[What needs to be done]
From the first line of the entries below through the line holding "Consulte-nos pelo WhatsApp", write out every line exactly, please, and leave out the pictures.
Segment Open
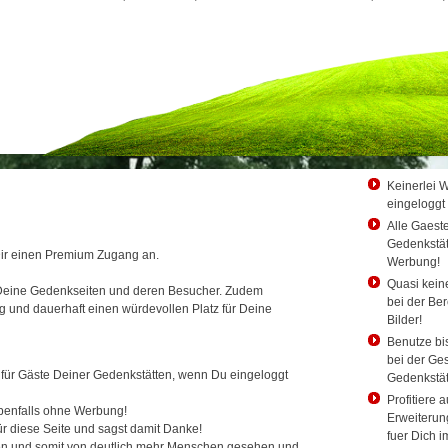
Keinerlei
eingeloggt 
Alle Gaest
Gedenkstät
Dir einen Premium Zugang an.
Werbung!
Quasi kei
le Deine Gedenkseiten und deren Besucher. Zudem
bei der Ber
g und dauerhaft einen würdevollen Platz für Deine
Bilder!
Benutze bi
bei der Ge
 für Gäste Deiner Gedenkstätten, wenn Du eingeloggt
Gedenkstät
Profitiere 
benfalls ohne Werbung!
Erweiterung
ür diese Seite und sagst damit Danke!
fuer Dich 
 und somit von deutlich mehr Menschen gesehen und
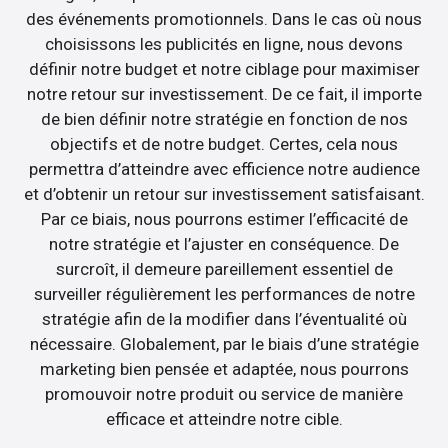
des événements promotionnels. Dans le cas où nous
choisissons les publicités en ligne, nous devons
définir notre budget et notre ciblage pour maximiser
notre retour sur investissement. De ce fait, il importe
de bien définir notre stratégie en fonction de nos
objectifs et de notre budget. Certes, cela nous
permettra d’atteindre avec efficience notre audience
et d’obtenir un retour sur investissement satisfaisant.
Par ce biais, nous pourrons estimer l’efficacité de
notre stratégie et l’ajuster en conséquence. De
surcroît, il demeure pareillement essentiel de
surveiller régulièrement les performances de notre
stratégie afin de la modifier dans l’éventualité où
nécessaire. Globalement, par le biais d’une stratégie
marketing bien pensée et adaptée, nous pourrons
promouvoir notre produit ou service de manière
efficace et atteindre notre cible.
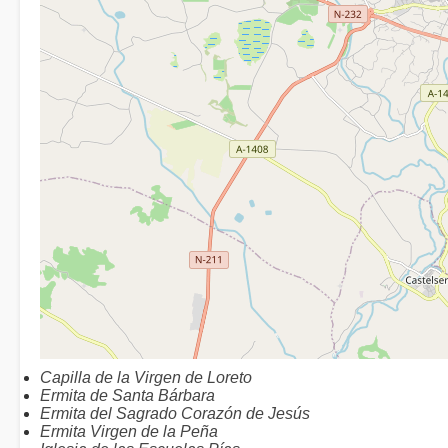
Capilla de la Virgen de Loreto
Ermita de Santa Bárbara
Ermita del Sagrado Corazón de Jesús
Ermita Virgen de la Peña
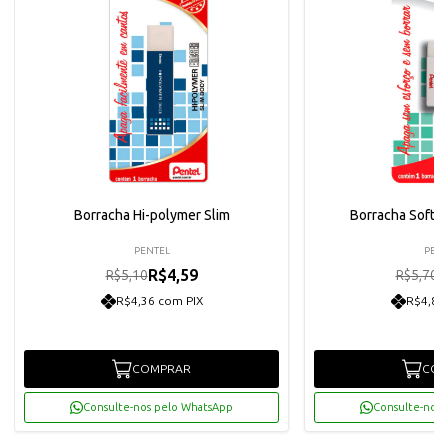
Borracha Hi-polymer Slim
Borracha Soft 
PENTEL
PENT
R$4,59
R
R$5,10
R$5,70
R$4,36 com PIX
R$4,87
COMPRAR
COM
Consulte-nos pelo WhatsApp
Consulte-nos 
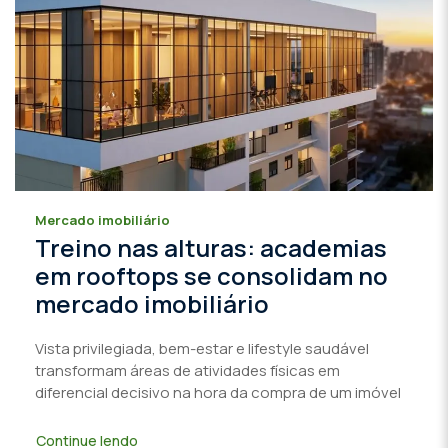
Mercado imobiliário
Treino nas alturas: academias
em rooftops se consolidam no
mercado imobiliário
Vista privilegiada, bem-estar e lifestyle saudável
transformam áreas de atividades físicas em
diferencial decisivo na hora da compra de um imóvel
Continue lendo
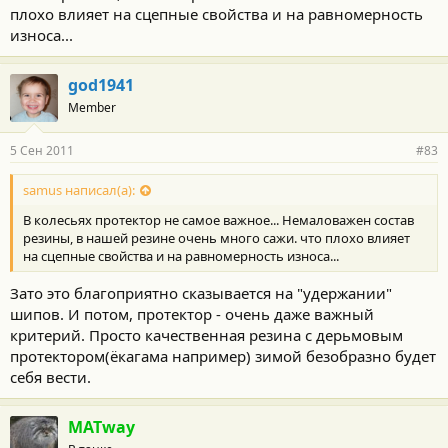
плохо влияет на сцепные свойства и на равномерность
износа...
god1941
Member
5 Сен 2011
#83
samus написал(а):
В колесьях протектор не самое важное... Немаловажен состав
резины, в нашей резине очень много сажи. что плохо влияет
на сцепные свойства и на равномерность износа...
Зато это благоприятно сказывается на "удержании"
шипов. И потом, протектор - очень даже важный
критерий. Просто качественная резина с дерьмовым
протектором(ёкагама например) зимой безобразно будет
себя вести.
MATway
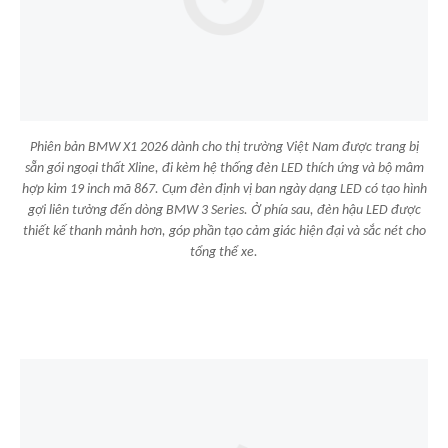
Phiên bản BMW X1 2026 dành cho thị trường Việt Nam được trang bị
sẵn gói ngoại thất Xline, đi kèm hệ thống đèn LED thích ứng và bộ mâm
hợp kim 19 inch mã 867. Cụm đèn định vị ban ngày dạng LED có tạo hình
gợi liên tưởng đến dòng BMW 3 Series. Ở phía sau, đèn hậu LED được
thiết kế thanh mảnh hơn, góp phần tạo cảm giác hiện đại và sắc nét cho
tổng thể xe.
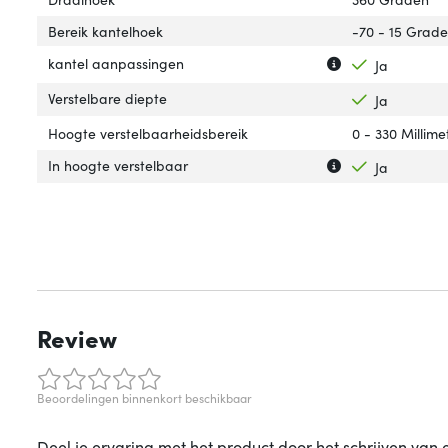
Bereik kantelhoek
-70 - 15 Grad
Uitleg over 'kan
Verberg uitleg o
kantel aanpassingen
Ja
Verstelbare diepte
Ja
Hoogte verstelbaarheidsbereik
0 - 330 Millime
Uitleg over 'In h
Verberg uitleg ov
In hoogte verstelbaar
Ja
Review
Beoordelingen binnenkort beschikbaar
Deel je ervaring met het product door het schrijven van 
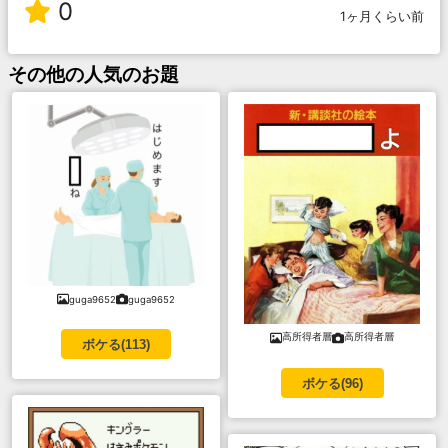
0
1ヶ月くらい前
その他
の人気のお題
guga9652
guga9652
高所得者層
高所得者層
ボケる(
113
)
ボケる(
96
)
Segment Closed
[Solution for this exercise]
Keinerlei
eingeloggt 
Alle Gaest
Gedenkstät
Dir einen Premium Zugang an.
Werbung!
Quasi kei
le Deine Gedenkseiten und deren Besucher. Zudem
bei der Ber
g und dauerhaft einen würdevollen Platz für Deine
Bilder!
Benutze bi
bei der Ge
 für Gäste Deiner Gedenkstätten, wenn Du eingeloggt
Gedenkstät
Profitiere 
benfalls ohne Werbung!
Erweiterung
ür diese Seite und sagst damit Danke!
fuer Dich 
 und somit von deutlich mehr Menschen gesehen und
des événements promotionnels. Dans le cas où nous
choisissons les publicités en ligne, nous devons
définir notre budget et notre ciblage pour maximiser
notre retour sur investissement. De ce fait, il importe
de bien définir notre stratégie en fonction de nos
objectifs et de notre budget. Certes, cela nous
permettra d’atteindre avec efficience notre audience
et d’obtenir un retour sur investissement satisfaisant.
Par ce biais, nous pourrons estimer l’efficacité de
notre stratégie et l’ajuster en conséquence. De
surcroît, il demeure pareillement essentiel de
surveiller régulièrement les performances de notre
stratégie afin de la modifier dans l’éventualité où
nécessaire. Globalement, par le biais d’une stratégie
marketing bien pensée et adaptée, nous pourrons
promouvoir notre produit ou service de manière
efficace et atteindre notre cible.
Capilla de la Virgen de Loreto
Ermita de Santa Bárbara
Ermita del Sagrado Corazón de Jesús
Ermita Virgen de la Peña
Borracha Hi-polymer Slim
Borracha Soft 
PENTEL
PENT
R$4,59
R
R$5,10
R$5,70
R$4,36 com PIX
R$4,87
COMPRAR
COM
Consulte-nos pelo WhatsApp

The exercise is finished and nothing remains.